■ **WORK REQUEST**
Each line below from the one containing "Captain Thomas C. Landers of" through the one containing "key part of its appeal." is to be given again exactly, and no line outside that span.

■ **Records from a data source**
--- START ---

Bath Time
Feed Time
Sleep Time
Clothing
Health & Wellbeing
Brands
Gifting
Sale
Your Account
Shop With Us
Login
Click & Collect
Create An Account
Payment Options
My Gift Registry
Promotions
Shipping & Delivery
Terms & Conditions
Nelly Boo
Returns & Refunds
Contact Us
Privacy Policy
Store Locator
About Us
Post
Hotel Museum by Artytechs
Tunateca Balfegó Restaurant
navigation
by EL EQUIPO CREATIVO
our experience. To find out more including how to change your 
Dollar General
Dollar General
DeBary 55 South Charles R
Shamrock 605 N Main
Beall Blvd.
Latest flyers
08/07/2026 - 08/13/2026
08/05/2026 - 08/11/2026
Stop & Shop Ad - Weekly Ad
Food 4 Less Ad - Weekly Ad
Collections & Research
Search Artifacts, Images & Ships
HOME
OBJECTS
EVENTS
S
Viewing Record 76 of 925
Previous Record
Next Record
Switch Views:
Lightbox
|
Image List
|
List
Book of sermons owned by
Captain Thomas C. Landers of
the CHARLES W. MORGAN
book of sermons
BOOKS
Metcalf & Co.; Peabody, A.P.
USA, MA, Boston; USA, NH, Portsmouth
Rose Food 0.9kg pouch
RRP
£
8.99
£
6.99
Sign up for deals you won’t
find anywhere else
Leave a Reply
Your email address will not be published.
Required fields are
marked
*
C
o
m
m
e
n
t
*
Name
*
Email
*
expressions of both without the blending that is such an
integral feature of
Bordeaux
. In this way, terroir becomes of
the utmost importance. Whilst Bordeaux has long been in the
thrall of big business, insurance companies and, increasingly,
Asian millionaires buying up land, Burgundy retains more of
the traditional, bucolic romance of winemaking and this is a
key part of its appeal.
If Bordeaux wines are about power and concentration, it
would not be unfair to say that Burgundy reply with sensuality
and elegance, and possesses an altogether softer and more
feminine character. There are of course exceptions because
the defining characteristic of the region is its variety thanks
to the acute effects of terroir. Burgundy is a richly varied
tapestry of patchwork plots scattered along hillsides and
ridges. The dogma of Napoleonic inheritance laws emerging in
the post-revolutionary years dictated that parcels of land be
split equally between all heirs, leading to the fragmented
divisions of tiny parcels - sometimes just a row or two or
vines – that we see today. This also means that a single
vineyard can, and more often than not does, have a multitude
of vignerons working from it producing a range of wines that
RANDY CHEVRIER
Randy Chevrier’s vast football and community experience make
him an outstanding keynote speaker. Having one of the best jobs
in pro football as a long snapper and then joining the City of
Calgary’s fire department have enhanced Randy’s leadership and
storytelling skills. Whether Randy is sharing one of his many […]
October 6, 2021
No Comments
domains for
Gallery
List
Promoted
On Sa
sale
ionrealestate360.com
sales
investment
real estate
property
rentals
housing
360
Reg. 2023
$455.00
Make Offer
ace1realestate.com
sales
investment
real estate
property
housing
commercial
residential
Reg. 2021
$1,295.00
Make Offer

--- END ---

■ **ANSWER TO THE PROBLEM**
Captain Thomas C. Landers of
the CHARLES W. MORGAN
book of sermons
BOOKS
Metcalf & Co.; Peabody, A.P.
USA, MA, Boston; USA, NH, Portsmouth
Rose Food 0.9kg pouch
RRP
£
8.99
£
6.99
Sign up for deals you won’t
find anywhere else
Leave a Reply
Your email address will not be published.
Required fields are
marked
*
C
o
m
m
e
n
t
*
Name
*
Email
*
expressions of both without the blending that is such an
integral feature of
Bordeaux
. In this way, terroir becomes of
the utmost importance. Whilst Bordeaux has long been in the
thrall of big business, insurance companies and, increasingly,
Asian millionaires buying up land, Burgundy retains more of
the traditional, bucolic romance of winemaking and this is a
key part of its appeal.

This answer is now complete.